Guest Post from Boropharm, Inc.
The chemical manufacturing industry touches every aspect of modern life. From apples to Zoloft, there is virtually nothing that doesn’t require chemicals to produce. In the 1990s, amidst growing awareness of the hazardous impacts of the chemical industry, the green chemistry revolution was launched by American chemists Paul T. Anastas and John Warner. Their 12 Principles of green chemistry continue to guide industry’s efforts to prevent negative effects on people and the planet.
While it may seem obvious that greener chemistry is a good idea, as is true for most things, there are pros and cons to green chemical manufacturing. In order to consider them, it’s helpful to look more closely at what the chemical industry does.
If you took chemistry in high school, then you’ve learned the fundamental processes involved in chemical manufacturing: substances are combined to create new substances. The materials you start with are reactants, and when you put them together they transform to become products. At least one of those products is the desirable chemical. Everything else left over from the reaction is a waste.
Often, reactants are mixed in a solvent, which is a liquid that breaks them down and sets the stage for the transformation. Sometimes a catalyst is required. This is a substance that helps the reaction take place, but isn’t used up in the reaction. Solvents and catalysts can often be purified and reused. Reactions may also require special conditions in order to happen, like high temperatures or low pressures. Creating these conditions can require a lot of energy.
When Anastas and Warner developed the 12 principles, they examined every aspect of the above process to see how chemistry could be made cleaner and safer. Green chemistry includes everything from using reactants that are renewable resources to ensuring chemical products eventually degrade into something safe rather than persisting in the environment.
There are many potentially positive outcomes of green chemistry. Going green can benefit society as well as manufacturers. For example:
– Using sustainable and renewable resources for reactants and catalysts preserves resources for future generations.
– It can also save manufacturers money because sustainable resources are often plentiful, and therefore cheap. An example of this is using Nickel as a catalyst rather than Palladium.
- When less waste is produced in a reaction, there is less potentially hazardous material being released into the environment.
– Reducing waste also saves manufacturers money on materials (because more starting material can be sold as product) and on the costs of waste remediation.
– Developing reactions that take place at ambient temperatures and pressures reduces energy consumption.
– The production of safer chemical products prevents human illness and the poisoning of the human environment.
- It also prevents class actions lawsuits, which are expensive and damaging to a company’s reputation.
There are some potential downsides to the move toward greener chemical manufacturing. For example:
- When new, greener reactions are developed, new equipment or even whole new chemical plants may be necessary. The set-up costs can be prohibitive.

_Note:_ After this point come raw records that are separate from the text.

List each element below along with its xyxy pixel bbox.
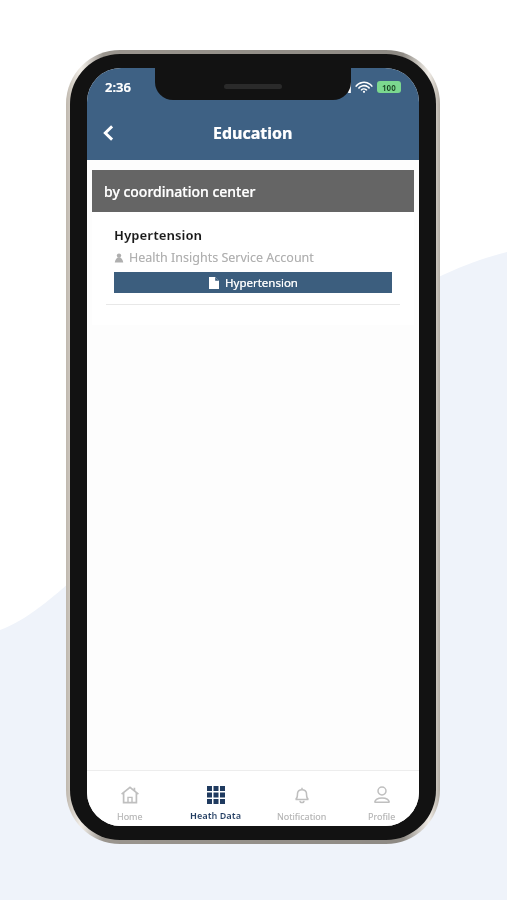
button[interactable]: Heath Data bbox=[173, 770, 259, 826]
staticText: by coordination center bbox=[104, 182, 256, 201]
button[interactable]: by coordination center bbox=[92, 170, 414, 212]
staticText: Hypertension bbox=[225, 275, 298, 291]
button[interactable]: Profile bbox=[345, 770, 419, 826]
button[interactable]: Back bbox=[87, 111, 131, 155]
staticText: 100 bbox=[382, 82, 396, 93]
button[interactable]: Home bbox=[87, 770, 173, 826]
staticText: Notification bbox=[277, 810, 327, 822]
button[interactable]: Hypertension bbox=[114, 272, 392, 293]
staticText: Health Insights Service Account bbox=[129, 249, 314, 266]
staticText: Heath Data bbox=[190, 809, 242, 821]
staticText: Hypertension bbox=[114, 226, 202, 244]
button[interactable]: Notification bbox=[259, 770, 345, 826]
staticText: Profile bbox=[368, 810, 396, 822]
staticText: Education bbox=[213, 122, 293, 144]
staticText: Home bbox=[117, 810, 143, 822]
staticText: 2:36 bbox=[105, 78, 131, 96]
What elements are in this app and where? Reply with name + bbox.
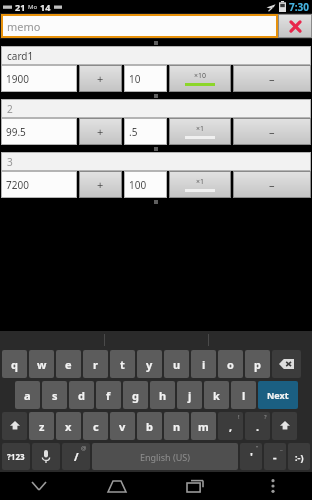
staticText: k <box>213 388 220 403</box>
button[interactable]: k <box>204 381 229 409</box>
button[interactable]: @ <box>62 443 90 470</box>
button[interactable]: 1900 <box>1 65 77 92</box>
staticText: ' <box>250 449 253 464</box>
staticText: z <box>39 419 45 434</box>
staticText: 100 <box>129 178 147 192</box>
button[interactable]: 7200 <box>1 171 77 198</box>
button[interactable]: l <box>231 381 256 409</box>
staticText: b <box>146 419 153 434</box>
button[interactable]: Clear memo <box>278 14 312 38</box>
staticText: English (US) <box>140 451 190 463</box>
button[interactable]: 2 <box>1 99 311 118</box>
staticText: + <box>97 124 104 139</box>
button[interactable]: u <box>164 350 189 378</box>
staticText: j <box>188 388 192 403</box>
button[interactable]: 3 <box>1 152 311 171</box>
button[interactable]: x <box>56 412 81 440</box>
staticText: 14 <box>40 1 51 13</box>
staticText: + <box>97 71 104 86</box>
button[interactable]: i <box>191 350 216 378</box>
button[interactable]: j <box>177 381 202 409</box>
button[interactable]: :-) <box>288 443 310 470</box>
button[interactable]: card1 <box>1 46 311 65</box>
staticText: 21 <box>15 1 26 13</box>
button[interactable]: Next <box>258 381 298 409</box>
button[interactable]: m <box>191 412 216 440</box>
button[interactable]: Backspace <box>272 350 301 378</box>
button[interactable]: + <box>79 171 122 198</box>
button[interactable]: 10 <box>124 65 167 92</box>
staticText: 10 <box>129 72 141 86</box>
button[interactable]: .5 <box>124 118 167 145</box>
staticText: – <box>269 124 275 139</box>
button[interactable]: e <box>56 350 81 378</box>
button[interactable]: + <box>79 118 122 145</box>
button[interactable]: ? <box>245 412 270 440</box>
staticText: – <box>269 177 275 192</box>
button[interactable]: z <box>29 412 54 440</box>
button[interactable]: ! <box>218 412 243 440</box>
staticText: _ <box>280 444 283 452</box>
button[interactable]: r <box>83 350 108 378</box>
button[interactable]: v <box>110 412 135 440</box>
button[interactable]: ?123 <box>2 443 30 470</box>
button[interactable]: g <box>123 381 148 409</box>
button[interactable]: o <box>218 350 243 378</box>
staticText: ×10 <box>194 71 207 81</box>
staticText: u <box>173 357 181 372</box>
staticText: e <box>65 357 72 372</box>
button[interactable]: memo <box>1 14 278 38</box>
button[interactable]: h <box>150 381 175 409</box>
button[interactable]: More options <box>234 472 312 500</box>
staticText: c <box>93 419 99 434</box>
button[interactable]: w <box>29 350 54 378</box>
staticText: Mo <box>28 3 38 11</box>
button[interactable]: t <box>110 350 135 378</box>
staticText: . <box>256 419 260 434</box>
button[interactable]: Home <box>78 472 156 500</box>
staticText: + <box>97 177 104 192</box>
button[interactable]: 100 <box>124 171 167 198</box>
button[interactable]: a <box>15 381 40 409</box>
button[interactable]: Shift <box>2 412 27 440</box>
staticText: v <box>119 419 126 434</box>
button[interactable]: ×10 <box>169 65 231 92</box>
button[interactable]: " <box>240 443 262 470</box>
button[interactable]: – <box>233 171 311 198</box>
button[interactable]: n <box>164 412 189 440</box>
other: Airplane mode <box>266 2 276 12</box>
button[interactable]: q <box>2 350 27 378</box>
button[interactable]: Shift <box>272 412 297 440</box>
button[interactable]: ×1 <box>169 118 231 145</box>
button[interactable]: – <box>233 118 311 145</box>
button[interactable]: + <box>79 65 122 92</box>
staticText: - <box>273 449 277 464</box>
button[interactable]: – <box>233 65 311 92</box>
button[interactable]: c <box>83 412 108 440</box>
button[interactable]: y <box>137 350 162 378</box>
other: Battery <box>279 1 286 12</box>
button[interactable]: d <box>69 381 94 409</box>
staticText: i <box>202 357 206 372</box>
staticText: , <box>229 419 233 434</box>
button[interactable]: Hide keyboard <box>0 472 78 500</box>
button[interactable]: English (US) <box>92 443 238 470</box>
button[interactable]: _ <box>264 443 286 470</box>
button[interactable]: Recent apps <box>156 472 234 500</box>
staticText: ! <box>238 413 240 421</box>
button[interactable]: p <box>245 350 270 378</box>
staticText: h <box>159 388 167 403</box>
button[interactable]: f <box>96 381 121 409</box>
staticText: l <box>242 388 246 403</box>
button[interactable]: Voice input <box>32 443 60 470</box>
button[interactable]: b <box>137 412 162 440</box>
button[interactable]: ×1 <box>169 171 231 198</box>
staticText: o <box>227 357 234 372</box>
button[interactable]: 99.5 <box>1 118 77 145</box>
staticText: g <box>132 388 139 403</box>
button[interactable]: s <box>42 381 67 409</box>
staticText: 7:30 <box>289 0 309 13</box>
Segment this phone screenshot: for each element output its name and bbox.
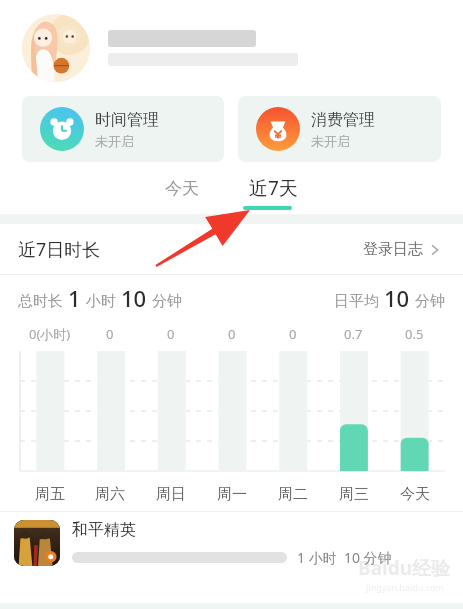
staticText: 周二	[278, 485, 308, 504]
staticText: 10	[384, 283, 410, 313]
button[interactable]: 头像	[22, 14, 90, 82]
staticText: 0.5	[405, 325, 424, 343]
staticText: 0.7	[344, 325, 363, 343]
other: 消费管理	[256, 107, 300, 151]
button[interactable]: 和平精英	[0, 512, 463, 574]
button[interactable]: 时间管理	[22, 96, 224, 162]
staticText: 周三	[339, 485, 369, 504]
staticText: Baidu经验	[358, 555, 451, 581]
staticText: 分钟	[152, 292, 182, 311]
staticText: 近7日时长	[18, 237, 101, 262]
staticText: 0	[106, 325, 114, 343]
staticText: 消费管理	[311, 110, 375, 130]
staticText: 分钟	[415, 292, 445, 311]
staticText: 10	[121, 283, 147, 313]
staticText: 未开启	[311, 133, 350, 149]
button[interactable]: 近7天	[235, 169, 312, 207]
staticText: 未开启	[95, 133, 134, 149]
staticText: 近7天	[249, 175, 298, 201]
staticText: 0	[167, 325, 175, 343]
staticText: 周日	[156, 485, 186, 504]
staticText: 和平精英	[72, 520, 136, 540]
button[interactable]: 今天	[151, 172, 213, 205]
other: 和平精英	[14, 520, 60, 566]
button[interactable]: 消费管理	[238, 96, 441, 162]
staticText: 登录日志	[363, 240, 423, 259]
staticText: 周一	[217, 485, 247, 504]
staticText: 0	[289, 325, 297, 343]
staticText: 0(小时)	[29, 325, 71, 343]
staticText: jingyan.baidu.com	[366, 581, 444, 593]
staticText: 1	[68, 283, 81, 313]
staticText: 日平均	[334, 292, 379, 311]
staticText: 今天	[400, 485, 430, 504]
staticText: 时间管理	[95, 110, 159, 130]
button[interactable]: 头像	[0, 0, 463, 96]
staticText: 今天	[165, 178, 199, 199]
staticText: 0	[228, 325, 236, 343]
staticText: 周五	[35, 485, 65, 504]
other: 时间管理	[40, 107, 84, 151]
staticText: 周六	[95, 485, 125, 504]
staticText: 1 小时 10 分钟	[297, 548, 392, 567]
staticText: 总时长	[18, 292, 63, 311]
staticText: 小时	[86, 292, 116, 311]
button[interactable]: 登录日志	[359, 236, 445, 263]
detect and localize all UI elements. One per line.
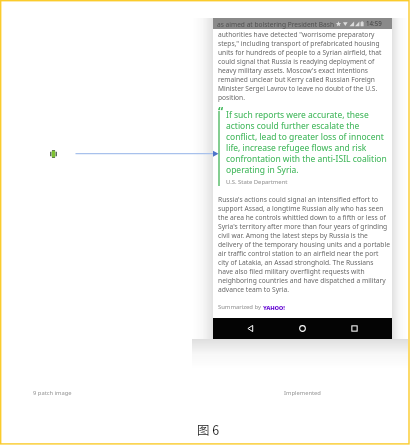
staticText: 14:59 xyxy=(366,20,382,28)
staticText: 图 6 xyxy=(197,422,220,438)
staticText: “ xyxy=(218,104,224,119)
staticText: Implemented xyxy=(284,389,321,396)
staticText: 9 patch image xyxy=(33,389,72,396)
button[interactable]: 9 patch image xyxy=(50,150,57,158)
staticText: U.S. State Department xyxy=(226,178,288,186)
staticText: Summarized by xyxy=(218,303,263,311)
staticText: authorities have detected "worrisome pre… xyxy=(218,30,382,102)
button[interactable]: Home xyxy=(297,323,308,334)
staticText: If such reports were accurate, these act… xyxy=(226,109,387,175)
staticText: as aimed at bolstering President Bash xyxy=(217,20,335,28)
button[interactable]: Back xyxy=(245,323,256,334)
button[interactable]: Recent apps xyxy=(349,323,360,334)
staticText: Russia's actions could signal an intensi… xyxy=(218,195,390,294)
staticText: YAHOO! xyxy=(263,304,285,311)
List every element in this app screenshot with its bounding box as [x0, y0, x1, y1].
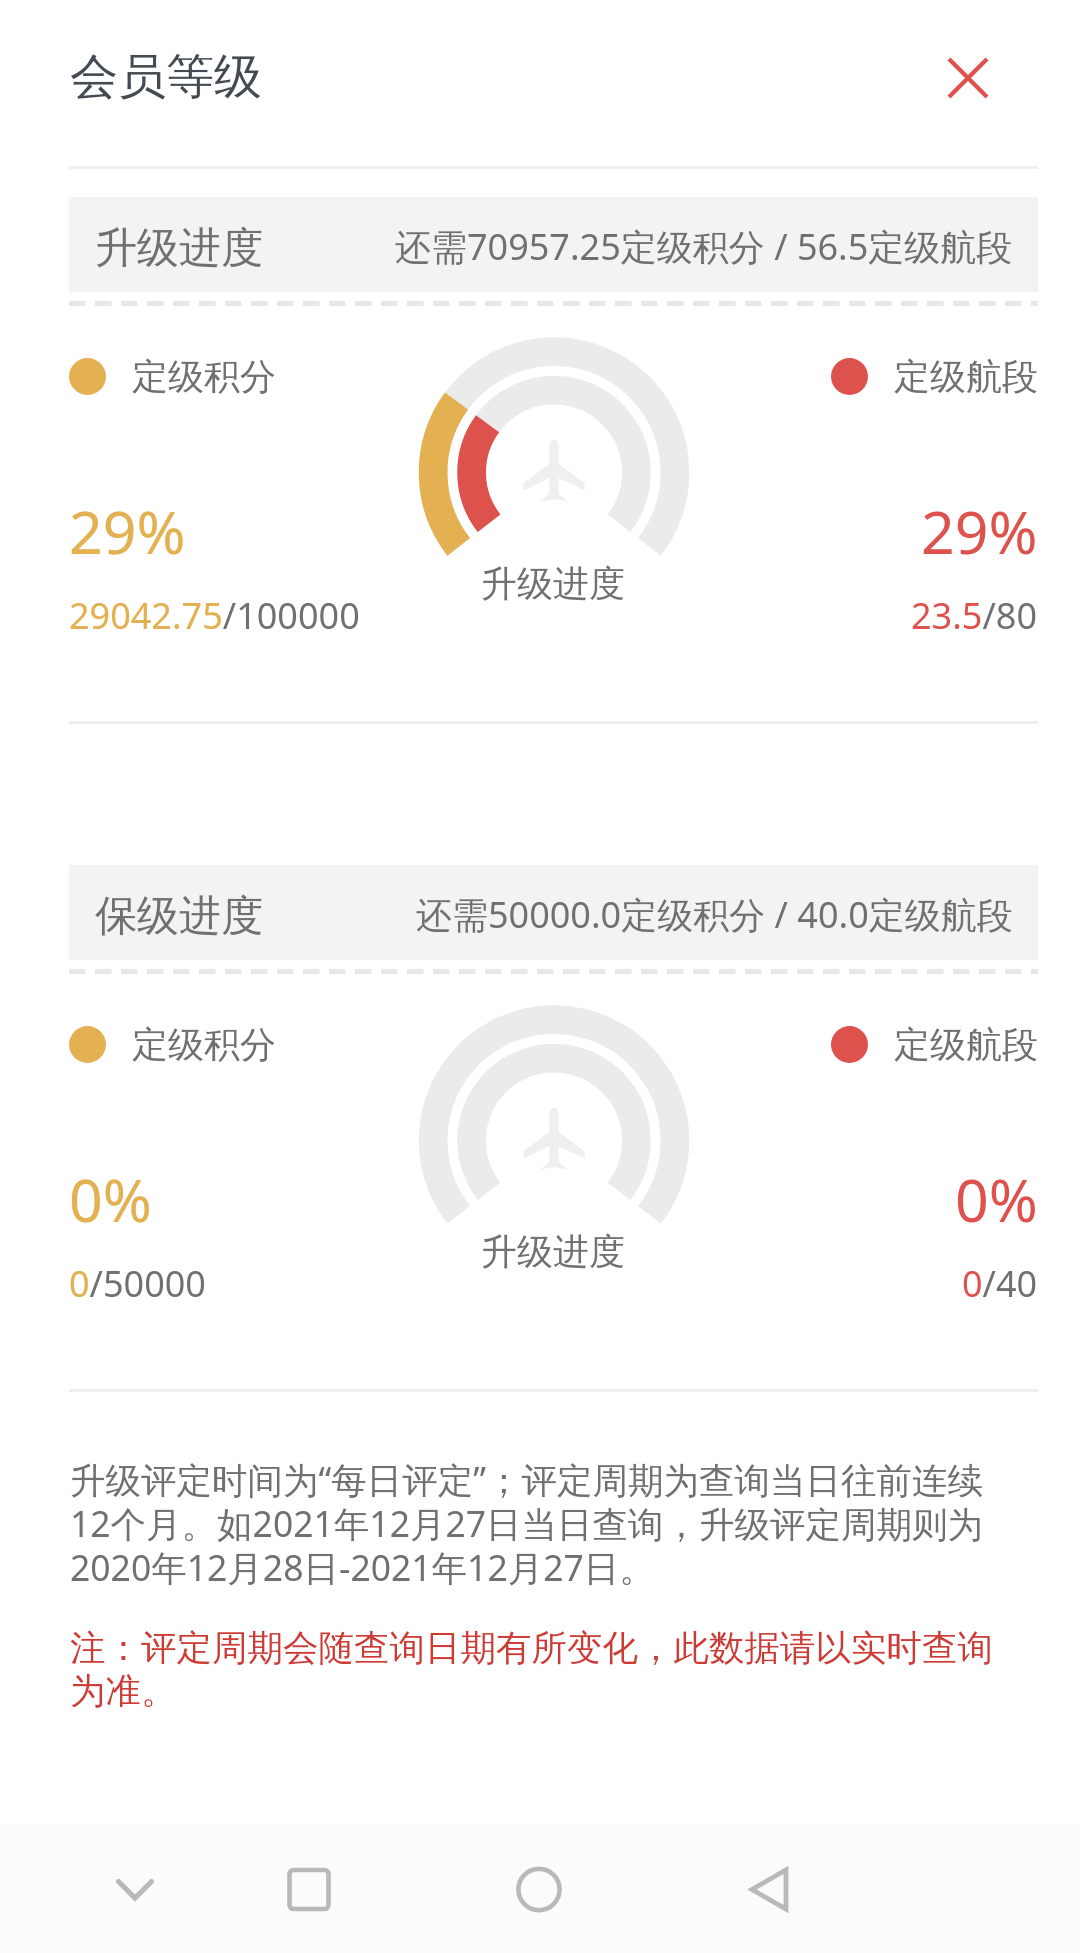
- staticText: 0%: [955, 1159, 1038, 1239]
- staticText: 还需70957.25定级积分 / 56.5定级航段: [395, 222, 1013, 271]
- staticText: 0%: [69, 1159, 152, 1239]
- staticText: 29042.75/100000: [69, 591, 360, 640]
- staticText: 23.5/80: [911, 591, 1038, 640]
- staticText: 注：评定周期会随查询日期有所变化，此数据请以实时查询为准。: [70, 1626, 1010, 1713]
- staticText: 会员等级: [70, 47, 262, 107]
- staticText: 29%: [69, 491, 186, 571]
- staticText: 升级进度: [481, 561, 625, 606]
- staticText: 升级评定时间为“每日评定”；评定周期为查询当日往前连续12个月。如2021年12…: [70, 1455, 1010, 1592]
- button[interactable]: Recent apps: [239, 1824, 379, 1953]
- staticText: 升级进度: [481, 1229, 625, 1274]
- staticText: 29%: [921, 491, 1038, 571]
- staticText: 定级航段: [894, 1022, 1038, 1067]
- staticText: 还需50000.0定级积分 / 40.0定级航段: [416, 890, 1013, 939]
- button[interactable]: Hide: [65, 1824, 205, 1953]
- staticText: 保级进度: [95, 890, 263, 943]
- staticText: 定级积分: [132, 354, 276, 399]
- button[interactable]: Close: [908, 18, 1028, 138]
- staticText: 定级积分: [132, 1022, 276, 1067]
- staticText: 0/40: [962, 1259, 1038, 1308]
- staticText: 升级进度: [95, 222, 263, 275]
- button[interactable]: Back: [699, 1824, 839, 1953]
- staticText: 定级航段: [894, 354, 1038, 399]
- button[interactable]: Home: [469, 1824, 609, 1953]
- staticText: 0/50000: [69, 1259, 206, 1308]
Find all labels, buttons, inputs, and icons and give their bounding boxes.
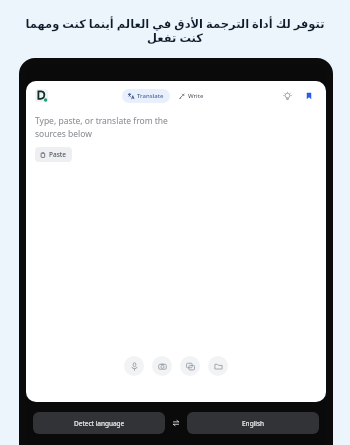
- button[interactable]: Tips: [279, 88, 295, 104]
- button[interactable]: Detect language: [33, 412, 165, 434]
- button[interactable]: Voice input: [124, 356, 144, 376]
- staticText: تتوفر لك أداة الترجمة الأدق في العالم أي…: [14, 16, 336, 46]
- button[interactable]: Saved: [301, 88, 317, 104]
- staticText: English: [242, 419, 265, 428]
- button[interactable]: Swap languages: [165, 412, 187, 434]
- button[interactable]: Camera: [152, 356, 172, 376]
- button[interactable]: Conversation: [180, 356, 200, 376]
- button[interactable]: Documents: [208, 356, 228, 376]
- button[interactable]: Paste: [35, 147, 72, 162]
- button[interactable]: Translate: [122, 89, 170, 103]
- button[interactable]: English: [187, 412, 319, 434]
- staticText: Detect language: [74, 419, 125, 428]
- staticText: Paste: [49, 150, 67, 159]
- button[interactable]: Write: [175, 89, 208, 103]
- staticText: Translate: [137, 92, 164, 100]
- staticText: Type, paste, or translate from the sourc…: [35, 115, 168, 140]
- staticText: Write: [188, 92, 204, 100]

When new, greener reactions are developed, the production of a chemical may need to halt completely while the manufacturer reconfigures manufacturing plants. If the chemical is a medication, for example, this can have negative impacts on the public.
Unintended consequences can have severe impacts on the public. Older chemical processes have been around long enough that their potential hazards are well understood. Newer materials may appear greener at first, but problems may reveal themselves later. For example, Tetrachloroethylene was supposed to make dry cleaning greener, however it proved to be just as carcinogenic as older chemicals.
The chemical industry and the public are in agreement about the desirability of greener chemistry for the benefit of humanity and our planet. In every step toward accomplishing that goal, however, careful consideration needs to be given to the pros and cons of each new change that is implemented.
Philip Jessop and Walter Leitner,“Thoughts on Green Chemistry from the new Chair of the Editorial Board.“ Green Chem., 2017, 19, 15-17. DOI: 10.1039/C6GC90126C
Roger A. Sheldon, “Green chemistry and resource efficiency: towards a green economy.” Green Chem., 2016, 18, 3180-3183. DOI: 10.1039/C6GC90040B.